(Beginning of Listed records)

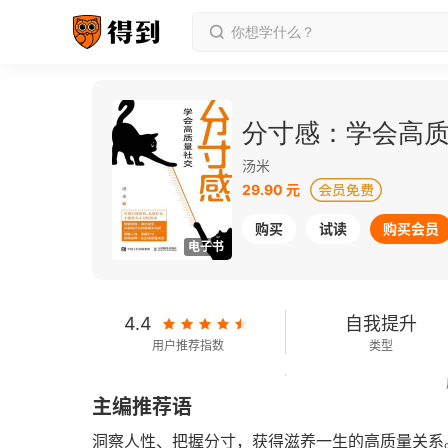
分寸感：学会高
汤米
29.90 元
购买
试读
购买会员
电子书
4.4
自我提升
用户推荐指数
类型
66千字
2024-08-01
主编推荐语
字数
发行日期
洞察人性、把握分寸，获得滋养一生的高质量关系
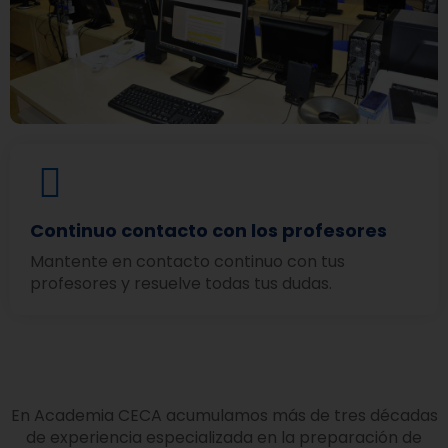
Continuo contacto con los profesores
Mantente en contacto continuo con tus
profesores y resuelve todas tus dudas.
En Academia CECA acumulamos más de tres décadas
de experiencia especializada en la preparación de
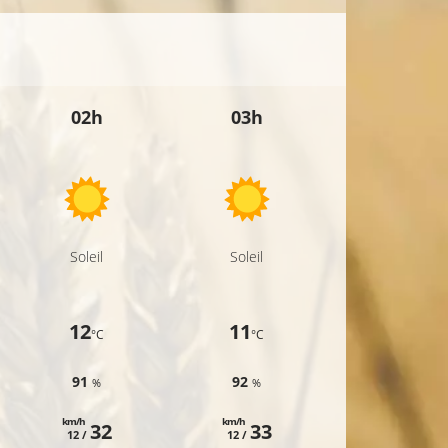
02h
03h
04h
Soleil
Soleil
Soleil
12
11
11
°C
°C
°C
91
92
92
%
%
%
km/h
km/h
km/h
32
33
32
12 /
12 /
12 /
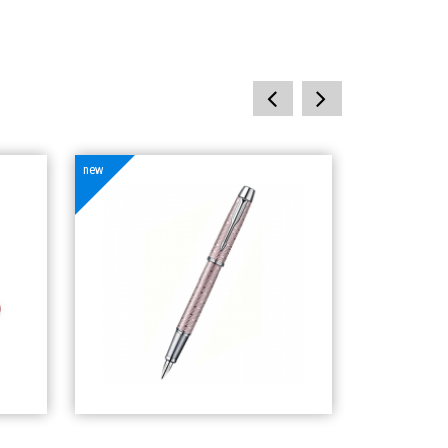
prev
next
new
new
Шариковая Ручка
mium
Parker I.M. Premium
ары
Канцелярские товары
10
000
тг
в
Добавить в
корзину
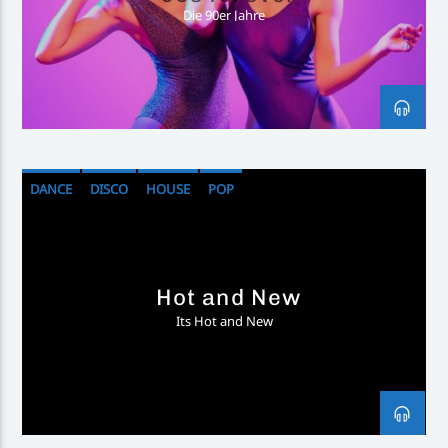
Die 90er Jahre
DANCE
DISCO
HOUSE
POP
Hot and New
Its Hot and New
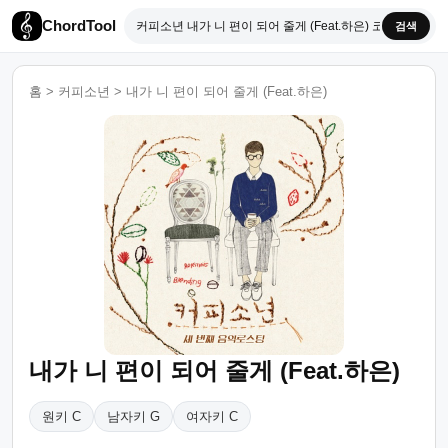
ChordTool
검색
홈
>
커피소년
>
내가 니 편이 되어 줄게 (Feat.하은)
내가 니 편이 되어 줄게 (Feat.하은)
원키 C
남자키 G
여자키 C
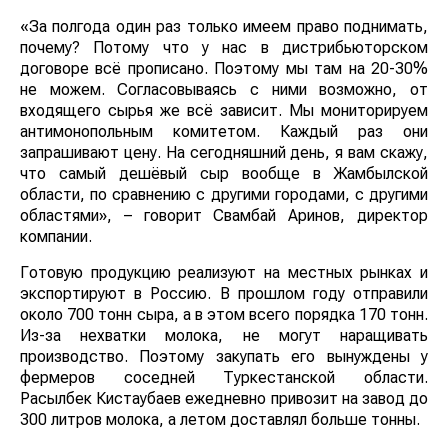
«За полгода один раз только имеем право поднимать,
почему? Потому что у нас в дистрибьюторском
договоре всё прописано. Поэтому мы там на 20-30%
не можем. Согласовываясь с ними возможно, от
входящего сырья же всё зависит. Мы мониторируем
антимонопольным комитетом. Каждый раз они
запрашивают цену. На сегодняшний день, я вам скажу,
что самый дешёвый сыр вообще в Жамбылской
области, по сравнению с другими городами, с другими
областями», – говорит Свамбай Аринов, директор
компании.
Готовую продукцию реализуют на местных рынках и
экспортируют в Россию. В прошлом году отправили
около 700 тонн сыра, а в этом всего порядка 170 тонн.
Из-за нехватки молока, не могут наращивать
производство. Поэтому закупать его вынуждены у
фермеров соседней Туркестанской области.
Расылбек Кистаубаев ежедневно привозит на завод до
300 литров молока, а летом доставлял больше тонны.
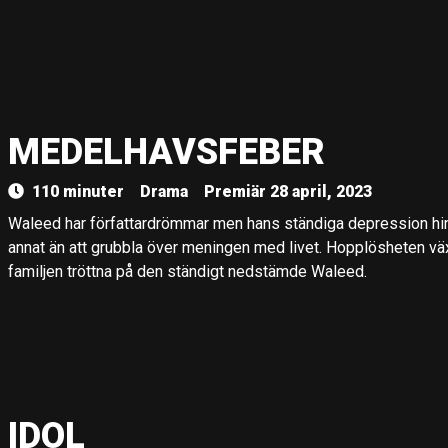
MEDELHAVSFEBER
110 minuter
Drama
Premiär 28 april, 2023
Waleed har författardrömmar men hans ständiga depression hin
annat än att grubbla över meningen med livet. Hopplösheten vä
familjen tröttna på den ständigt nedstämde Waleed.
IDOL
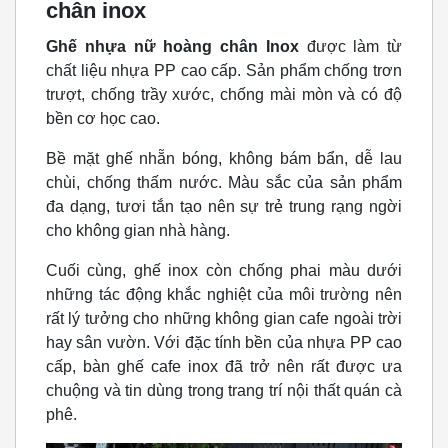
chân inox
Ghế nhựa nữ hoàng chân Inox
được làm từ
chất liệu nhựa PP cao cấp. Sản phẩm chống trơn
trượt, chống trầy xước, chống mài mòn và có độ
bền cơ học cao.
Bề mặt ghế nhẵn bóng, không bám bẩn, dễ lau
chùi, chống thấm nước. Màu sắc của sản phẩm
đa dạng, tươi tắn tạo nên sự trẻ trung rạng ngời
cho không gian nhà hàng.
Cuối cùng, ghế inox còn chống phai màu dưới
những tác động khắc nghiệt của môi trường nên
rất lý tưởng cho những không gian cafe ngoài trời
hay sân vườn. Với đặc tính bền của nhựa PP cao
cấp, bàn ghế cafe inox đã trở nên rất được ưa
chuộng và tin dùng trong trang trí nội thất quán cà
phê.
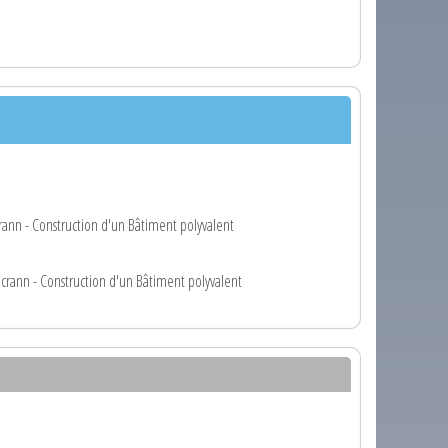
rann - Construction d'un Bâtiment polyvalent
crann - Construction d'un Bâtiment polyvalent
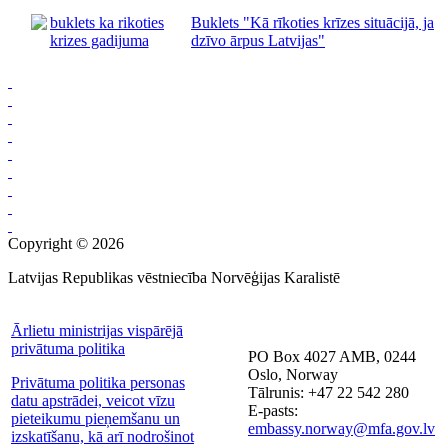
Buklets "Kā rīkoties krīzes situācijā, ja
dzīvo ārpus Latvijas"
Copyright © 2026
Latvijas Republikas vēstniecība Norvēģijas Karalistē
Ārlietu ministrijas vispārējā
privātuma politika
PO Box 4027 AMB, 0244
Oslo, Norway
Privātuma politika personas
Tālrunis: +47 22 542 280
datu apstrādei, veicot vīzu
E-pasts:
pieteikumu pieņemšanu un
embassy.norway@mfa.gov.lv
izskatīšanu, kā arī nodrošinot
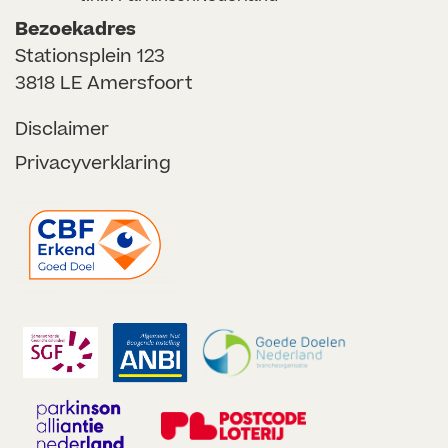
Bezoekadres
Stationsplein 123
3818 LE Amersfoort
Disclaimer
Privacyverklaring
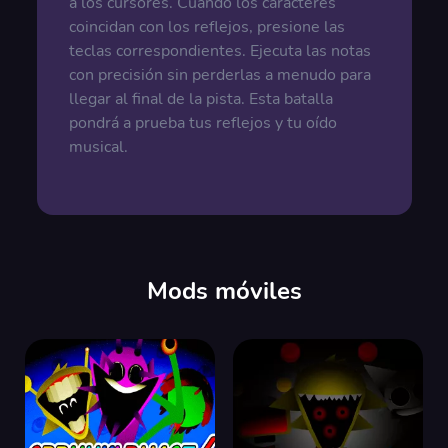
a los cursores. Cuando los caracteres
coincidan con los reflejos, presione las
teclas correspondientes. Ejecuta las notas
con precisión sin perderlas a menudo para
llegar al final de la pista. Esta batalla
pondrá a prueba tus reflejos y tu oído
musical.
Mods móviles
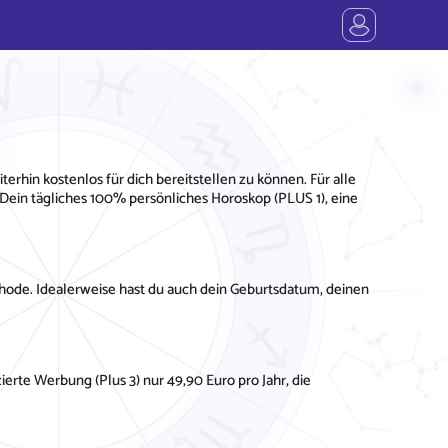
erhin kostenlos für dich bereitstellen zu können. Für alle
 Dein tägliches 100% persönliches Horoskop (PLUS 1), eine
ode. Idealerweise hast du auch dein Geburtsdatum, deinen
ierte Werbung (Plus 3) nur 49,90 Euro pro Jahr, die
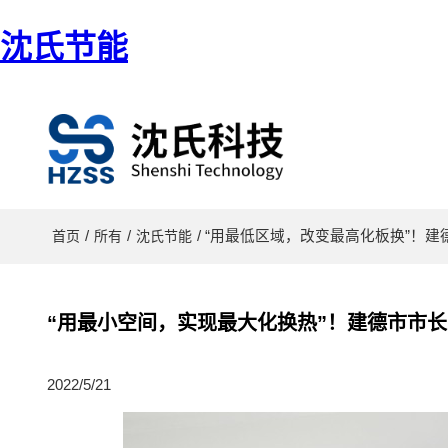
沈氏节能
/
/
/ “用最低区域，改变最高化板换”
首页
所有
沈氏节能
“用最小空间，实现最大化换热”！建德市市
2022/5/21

(End of Listed records)

Your task is to copy each line of the entries that includes the word "Latvijas".

dzīvo ārpus Latvijas"
Latvijas Republikas vēstniecība Norvēģijas Karalistē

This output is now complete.